Overnight Sensation Center Channel... Bipole... What? When?
Post date: Dec 4, 2011 7:10:24 AM
At the request of Meniscus, I designed a matching thin center channel and bipole surround for the Overnight Sensation family. I guess I forgot to mention it to the public. So let's take a look at what we have. Both speakers are available as kits from Meniscus, or you can buy them piecemeal. And no, I have no plans of doing a Dayton ND20 version, because I'm tired.
First, the center channel is meant to be very thin to compliment a modern flat screen home theater setup. It uses four of the HiVi B3N and the HiVi T20 tweeter. I am exceptionally pleased with how this speaker sounds. I even left it on mono and listened to music through it for a few days just 'cause it could do it. The cabinet is pretty simple, and calls for 1/2" stock
The crossover for the MMTMM is a 2.5-way, which means that the outside woofers only play "bass duty," while the inside woofers play both mids and bass. The crossover is relatively simple. For inductor L3, you can use an iron-core and it should be no problem.

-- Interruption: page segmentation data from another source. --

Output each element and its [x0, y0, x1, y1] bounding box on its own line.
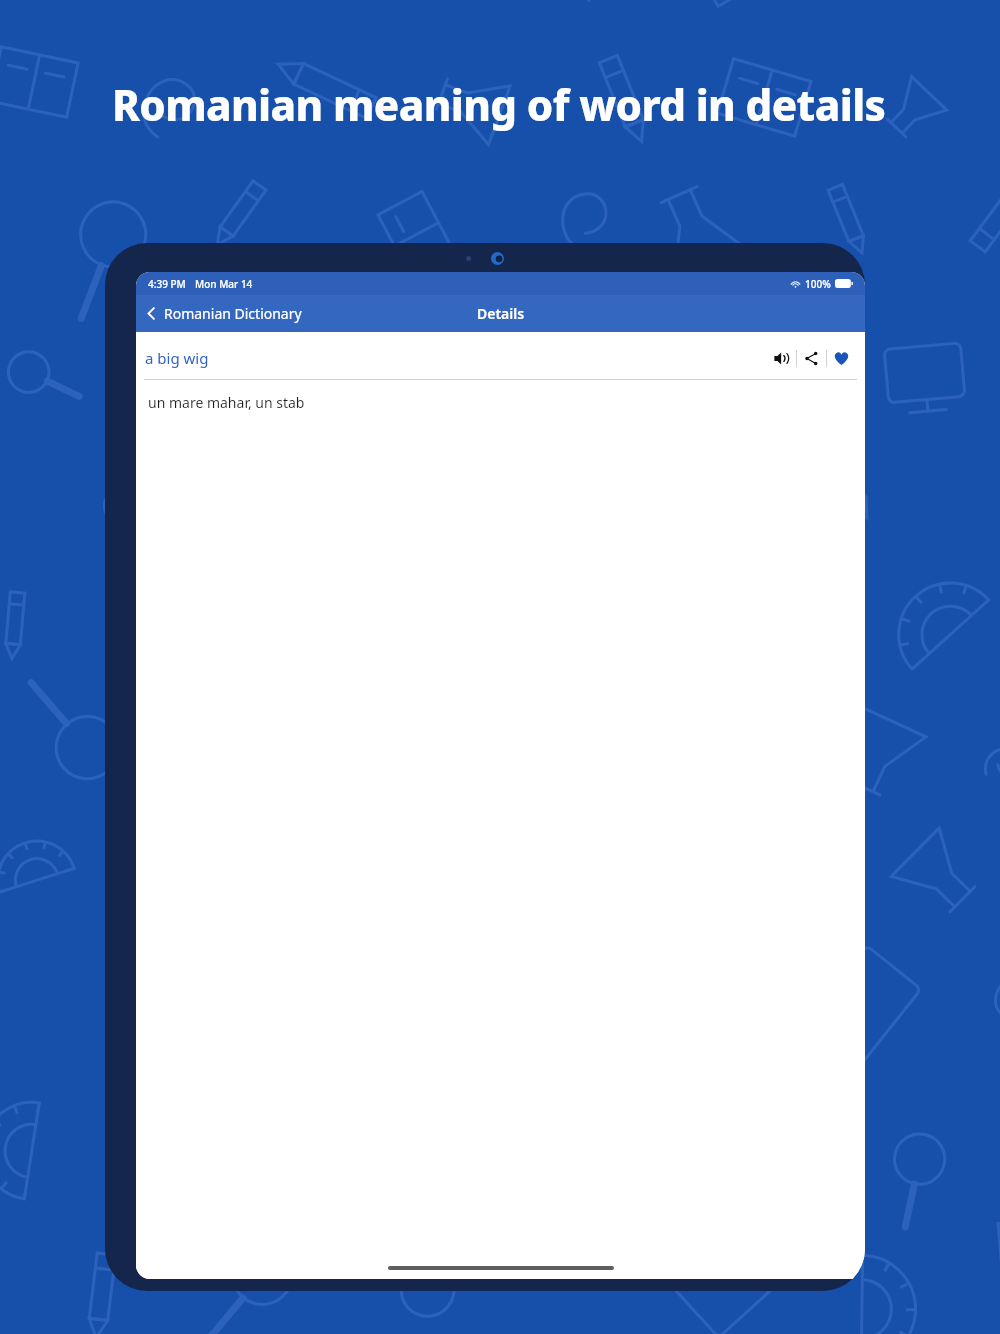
staticText: un mare mahar, un stab: [148, 393, 305, 412]
button[interactable]: Romanian Dictionary: [136, 299, 312, 328]
button[interactable]: Share: [797, 347, 826, 370]
staticText: 100%: [805, 277, 831, 291]
staticText: Romanian Dictionary: [164, 304, 302, 323]
button[interactable]: a big wig: [145, 344, 209, 372]
staticText: Details: [477, 304, 525, 323]
staticText: Mon Mar 14: [195, 277, 253, 291]
button[interactable]: Favorite: [827, 346, 856, 371]
button[interactable]: Pronounce: [767, 346, 796, 371]
staticText: 4:39 PM: [148, 277, 186, 291]
staticText: Romanian meaning of word in details: [112, 76, 1000, 133]
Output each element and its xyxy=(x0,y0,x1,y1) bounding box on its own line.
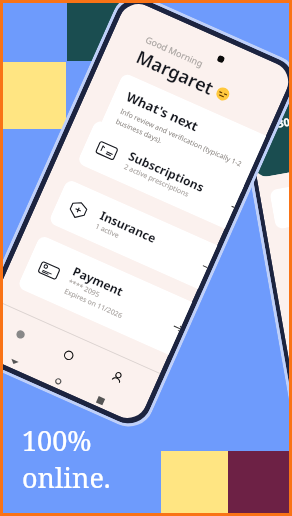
staticText: Expires on 11/2026 xyxy=(62,286,124,321)
staticText: online. xyxy=(22,459,111,496)
button[interactable]: Home xyxy=(0,314,40,354)
staticText: 2 active prescriptions xyxy=(122,162,190,200)
staticText: Good Morning xyxy=(144,33,205,69)
staticText: Margaret xyxy=(132,44,218,101)
staticText: 12:30 xyxy=(261,114,292,133)
staticText: 100% xyxy=(22,422,92,459)
staticText: What's next xyxy=(124,88,201,135)
button[interactable]: Profile xyxy=(97,357,137,397)
button[interactable]: Insurance xyxy=(48,179,217,289)
staticText: Info review and verification (typically … xyxy=(114,107,243,179)
button[interactable]: What's next xyxy=(98,72,266,193)
button[interactable]: Subscriptions xyxy=(77,119,244,229)
staticText: Payment xyxy=(71,263,126,299)
button[interactable]: Pharmacy xyxy=(49,336,88,375)
staticText: 1 active xyxy=(94,222,120,241)
staticText: **** 2095 xyxy=(66,277,102,300)
button[interactable]: Payment xyxy=(17,234,192,355)
staticText: Subscriptions xyxy=(126,147,207,195)
staticText: Insurance xyxy=(98,207,159,246)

The other request was for a "bipole" surround. The idea with these speakers is that they are meant to be wall-mounted (typically rear or side walls), and to get the maximum amount of horizontal dispersion possible. They are sealed and are intended to be paired with a sub.
The cabinet with this design follows suit with the "bipole surround" speakers you tend to see in many mid- and high-end THX home theater designs. This means that the cabinet requires some angles. Cutting angles isn't as difficult as you might think; heck I can do them on a cheap circular saw. I tried to be as clear as possible with the cabinet drawing (which assumes butt joint construction. If you're into mitre joints, you're on your own!) The tweeters' orientations are flipped on the cabinet I used, however this is optional. In fact, you could orient the drivers TM/TM or TM/MT or MT/MT, and it would still be fine.
The crossover for the bipole surround shares some similarities to the MTM version of the Overnight Sensations. Basically, we have both woofers run in parallel, as well as having both tweeters run in parallel. So you may notice that the woofer filter is remarkably similar to the MTM. The tweeter filter, however is different. The voicing is very similar to the rest of the Overnight Sensations (of course).
The Frequency Response of the bipole is basically flat when you're OFF-axis (which is going to be most seats in the room). However, if one were to listen to it straight ON-axis, it would probably sound rolled off and a bit muted. (That's Comb Filtering for ya) Again, this is to create the widest dispersion possible.